Analyzed events 32 refer to events on which analysis module 22 has performed certain calculations. In an embodiment, analysis module 22 receives events from event database 20 and/or device 12 and calculates an average time for an event to occur across a plurality of transactions. Additionally, in this embodiment, analysis module 22 may consider certain attributes when determining which events to include in the calculation of average time. For example, analysis module 22 receives a plurality of events associated with a particular event type used in a particular transaction type, a particular event location, and a particular device on which the user performs the event. As a specific example, analysis module 22 receives a plurality of “transaction selection” events used in unassisted check deposit transactions. Analysis module 22 receives these events that occur at an ATM at Location A over a specific time period. Analysis module 22 may receive the time it takes for the event to occur from event database 20 and/or device 12; or analysis module 22 may receive a start time and end time of the event and may calculate the difference to determine the time it takes for the event to occur.
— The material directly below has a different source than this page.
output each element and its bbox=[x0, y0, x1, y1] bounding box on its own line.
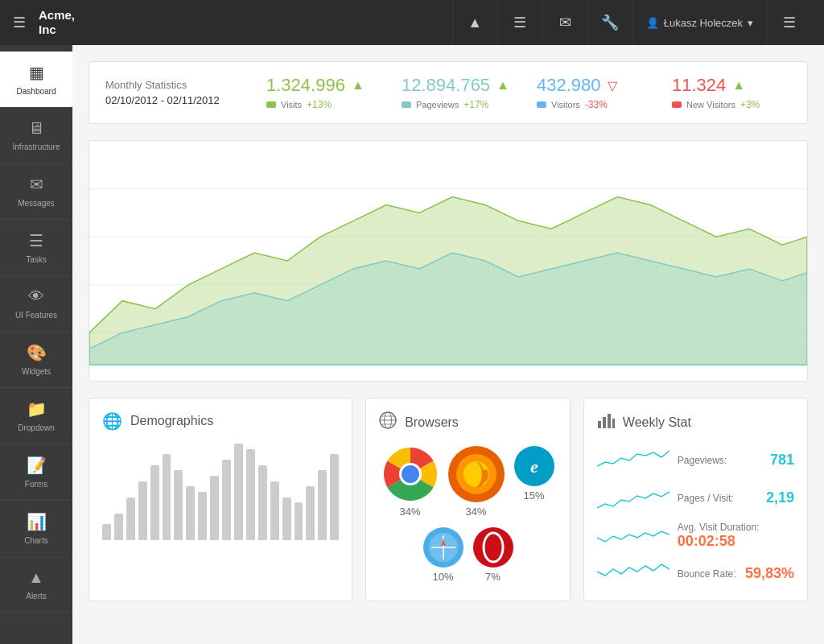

Analyzed events 32 may also include information regarding the latency of the different actors involved in the events. For example, latency in the transaction occurs because of actions performed by the system, such as the network and/or the device. As another example, latency occurs because of actions performed by humans. As yet another example, there may be latencies associated with transitions between certain events in a transaction. By taking a granular view of the transaction and analyzing each event, system 10 determines where the latencies arise and system 10 may be updated to decrease the latencies and improve the transaction time.
Reports 34 refer to the information prepared based on the analyzed events and calculations. Reports 34 may be compiled based on pre-configured rules or dynamic requests. For example, analysis module 22 may generate a bar graph of the average time it takes to complete the various events included in a transaction. FIG. 3 provides an exemplary graph that may be stored as report 34. As another example, analysis module 22 may generate a graph that indicates the coefficient of variation of the different events. FIG. 4 provides an exemplary plot that may be stored as report 34. In another embodiment, analysis module 22 generates reports 34 that indicate the latencies associated with the various actors, including, but not limited to, system latencies and human latencies.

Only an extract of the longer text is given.